Frequency and Surgical Management of Residual Ventricular Septal Defects

Randolph M. Ferlic M.D.1; Robert D. Sellers M.D.1; and C. Walton Lillehei M.D., F.C.C.P.1

1 Department of Surgery, University of Minnesota Medical Center

Residual and recurrent ventricular septal defects have occurred in 42 (18 per cent) of 231 patients who have been recatheterized after repair of ventricular septal defects. This includes both isolated ventricular septal defects and those associated with tetralogy of Fallot. A majority of these residual defects had been previously closed by the suture technique, confirming the fact previously ascertained from recatheterization studies that larger defects are best closed by the patch technique.

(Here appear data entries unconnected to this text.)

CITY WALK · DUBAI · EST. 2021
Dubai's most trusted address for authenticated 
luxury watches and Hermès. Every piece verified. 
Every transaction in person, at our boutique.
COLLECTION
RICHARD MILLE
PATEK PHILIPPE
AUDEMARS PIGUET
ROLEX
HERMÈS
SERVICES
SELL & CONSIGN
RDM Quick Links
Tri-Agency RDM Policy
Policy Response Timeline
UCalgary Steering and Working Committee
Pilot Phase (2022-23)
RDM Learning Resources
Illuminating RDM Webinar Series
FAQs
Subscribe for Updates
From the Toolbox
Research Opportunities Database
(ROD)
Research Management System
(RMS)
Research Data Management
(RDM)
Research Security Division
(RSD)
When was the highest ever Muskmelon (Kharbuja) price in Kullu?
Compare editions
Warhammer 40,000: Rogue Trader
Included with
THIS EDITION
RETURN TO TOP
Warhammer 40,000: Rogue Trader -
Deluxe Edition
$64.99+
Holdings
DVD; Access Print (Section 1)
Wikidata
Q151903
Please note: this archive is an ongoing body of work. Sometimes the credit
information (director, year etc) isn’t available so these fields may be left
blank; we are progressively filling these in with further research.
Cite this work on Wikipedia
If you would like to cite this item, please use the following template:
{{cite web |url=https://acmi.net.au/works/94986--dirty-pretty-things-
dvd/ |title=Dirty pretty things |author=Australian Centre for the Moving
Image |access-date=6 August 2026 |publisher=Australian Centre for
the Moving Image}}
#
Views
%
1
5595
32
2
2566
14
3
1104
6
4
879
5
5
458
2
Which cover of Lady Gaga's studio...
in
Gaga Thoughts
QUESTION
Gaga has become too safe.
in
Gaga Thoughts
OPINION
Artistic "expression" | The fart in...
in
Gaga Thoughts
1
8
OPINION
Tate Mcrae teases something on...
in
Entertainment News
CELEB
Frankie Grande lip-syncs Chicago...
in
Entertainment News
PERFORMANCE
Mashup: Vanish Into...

In one patient with a small residual shunt, "spontaneous" closure due to healing has been observed.

Fifteen of the 42 patients have been operated upon for their residual shunts. These residual defects were located, for the most part, in the posterior and superior aspect of the original defect (membranous). In four patients, the residual shunt was from left ventricle to right atrium, although originally all were isolated ventricular defects. These residual shunts were clearly due to the pulling out of the original stitches placed into tricuspid valve leaflet tissue rather than into the fibrinous tricuspid annulus.

Complete heart block and re-entry through the former ventriculotomy site were responsible for most of the postoperative complications and mortality.

An approach through a right posterolateral thoracotomy and atriotomy with detachment of the tricuspid septal leaflet when necessary and use of a patch repair if the residual defect was large have obviated many of the problems previously encountered in reoperations.

Nine patients have been recatheterized after their reoperation, and eight are completely cured. The only exception was an unusual patient in whom the original defect was due to trauma with multiple leaks through the muscular septum and trabeculæ carnæ.